東アジア文化都市·泉州(1) 絹の道が伝えた異国文化

2021-08-02 13:48:26

呉文欽=文

陳剣=写真

 福建省泉州市は、中国で初めて「東アジア文化都市」(2013年)に選出された都市だ。宋・元の時代、泉州は「東洋第一の港」とたたえられ、シルク、磁器、茶葉などの中国製品が、「海上シルクロード」を経由してここから世界に向けて大量に輸出された。そして、エキゾチックな異国の商品や文化も、外国の商人たちと共に泉州にやって来た。

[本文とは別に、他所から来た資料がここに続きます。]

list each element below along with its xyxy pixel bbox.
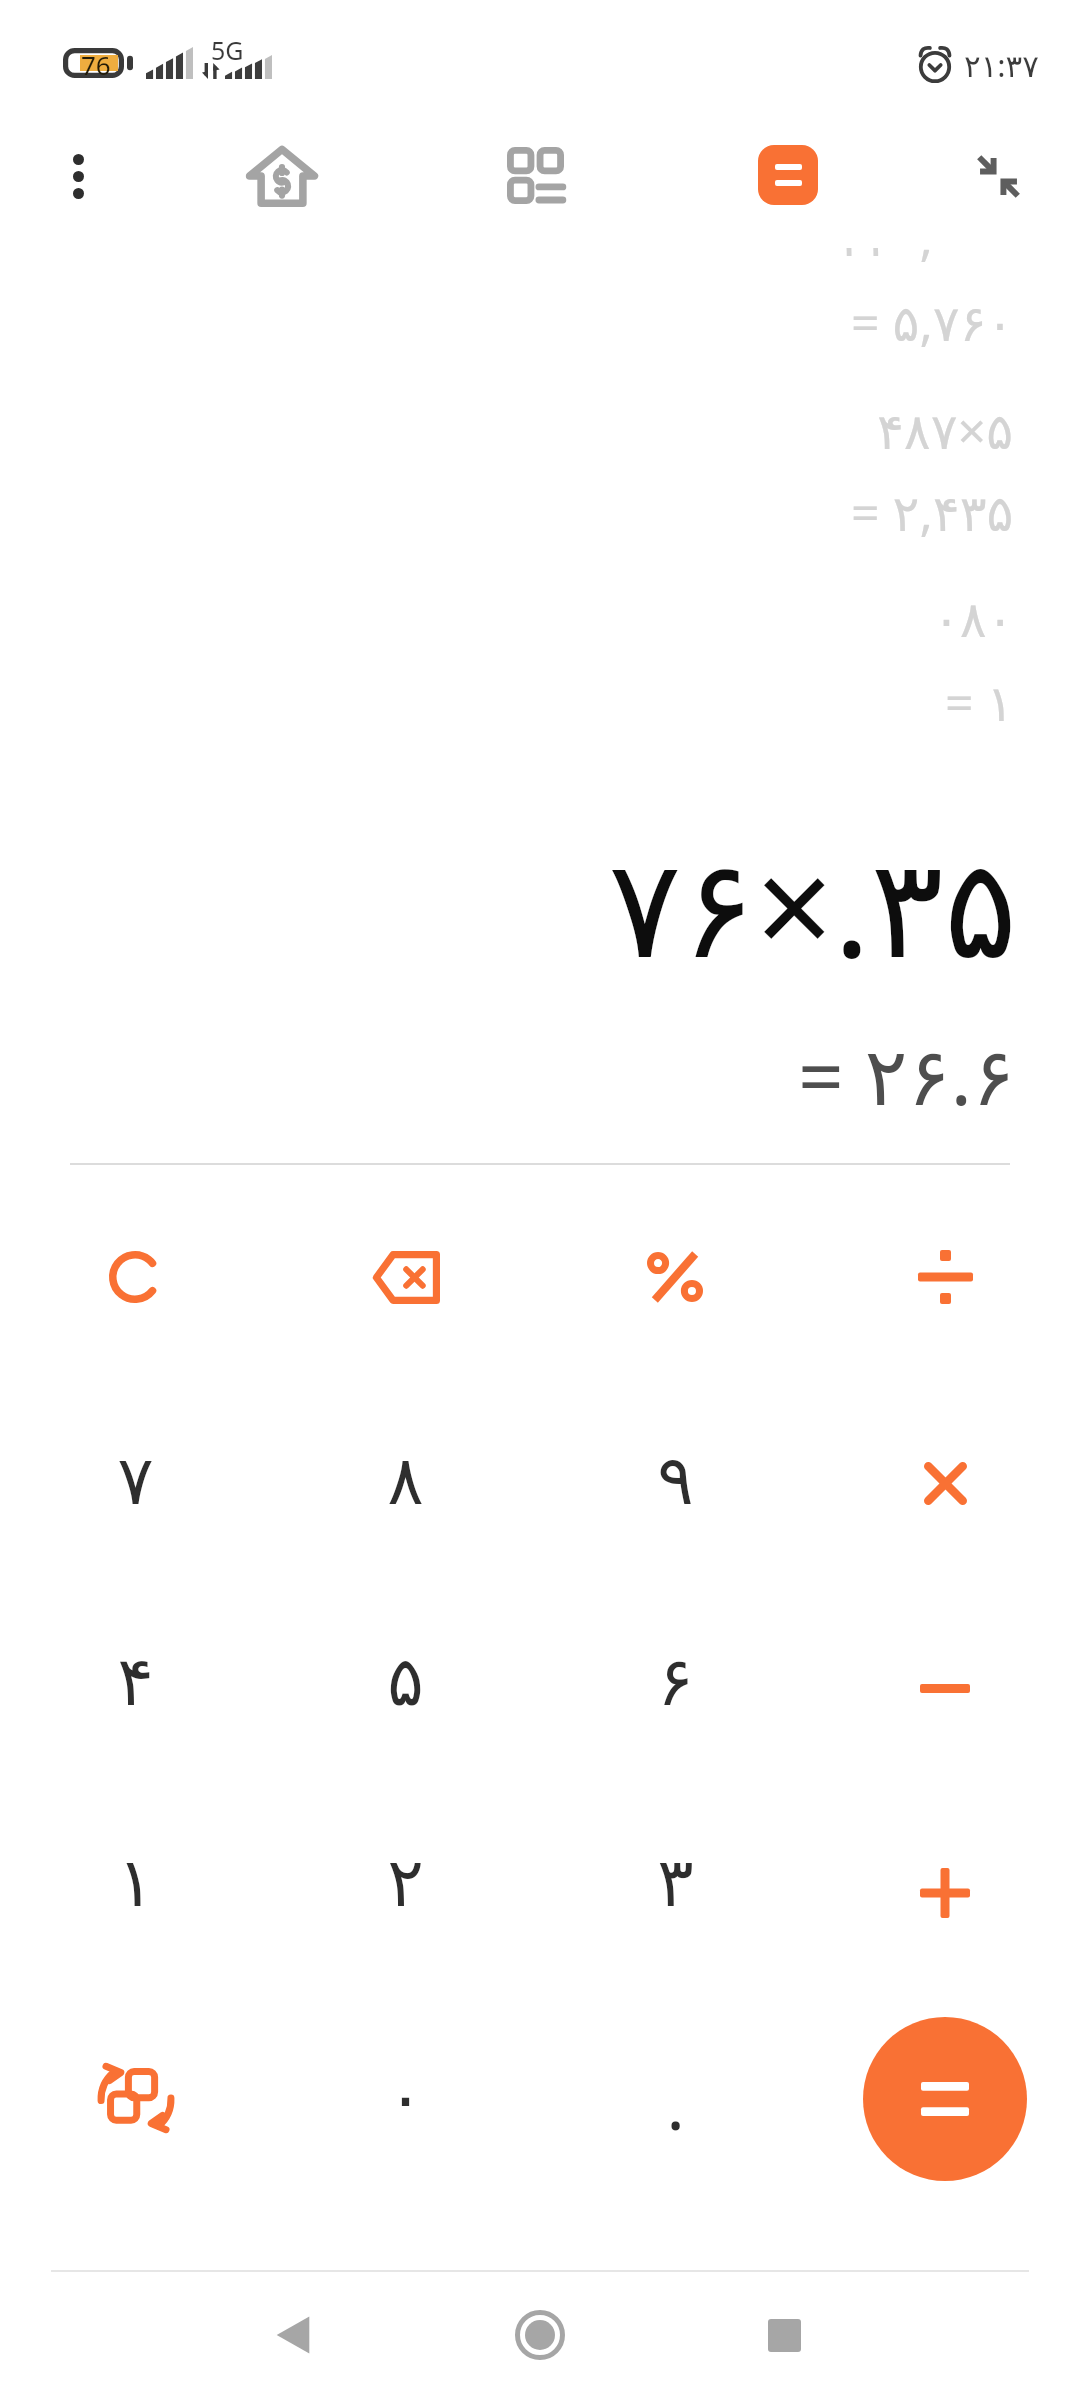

 雨が降った後の清浄寺は、ますます静かで落ち着いた雰囲気になる。「奉天壇」(古代の礼拝堂)に残された石柱は、まるで入浴を終えた敬虔なイスラム教徒が真西のミフラーブ(聖龕)に向かっているようだ。奉天壇の外壁にはアラビア語のコーランがはっきりと刻まれている。

 壁の前では韓天明さん(32)が6歳の息子に、刻まれた文字を丁寧に教えている。「私たちは青海省のサラール(撒拉)族で、イスラム教を信仰しています。去年家族で福州(福建省の省都、泉州の北東に位置する)に引っ越してきた後、友人の紹介で泉州に清浄寺があることを知りました」と韓さん。「わが国の南東沿海地域に千年の歴史があるモスクがあって、しかもこれほど良い状態で保存されているとは……とても驚きました」

 

泉州市鯉城区に位置する塗門街の清浄寺

 清浄寺の建設は、海上シルクロードの繁栄と表裏一体の関係にあった。宋・元の時代、泉州は海上シルクロードの起点である「東洋第一の港」として発展した。インドやアラブ、欧州などからやって来た多くの商人たちは、泉州で自国の商品を販売し、磁器やシルク、茶葉などを買って帰った。また、一部の商人はそのまま泉州に定住し、それに伴って彼らが信仰するヒンドゥー教、マニ教、イスラム教、キリスト教などの宗教もこの地に根付いていった。

 

清浄寺「奉天壇」

 1009年、泉州に移住したアラブ系イスラム教徒の出資によって、シリアのダマスカスにあるイスラム教の礼拝堂を模した「聖友寺」とも呼ばれるモスクが建設された。1310年、ペルシャ(現在のイラン)のシラーズから来たイスラム教徒が寺院を修繕。現在の清浄寺は修繕後の遺跡で、その建築様式はイランのモスクとよく似ている。当時清浄寺の建設に携わったアラブ人の子孫たちは今でも清浄寺の近くに多く住んでいるという。面白いことに、清浄寺のすぐ近くには、儒教を尊ぶ文廟や通淮関岳廟なども建っている。

 「泉州のイスラム系の家系には、蒲、丁、郭の三つの苗字が一番多いです。彼らは泉州の文化になじむ一方、イスラム文化の伝統も一部残しています」と泉州海外交通史博物館の林瀚副館長が紹介してくれた。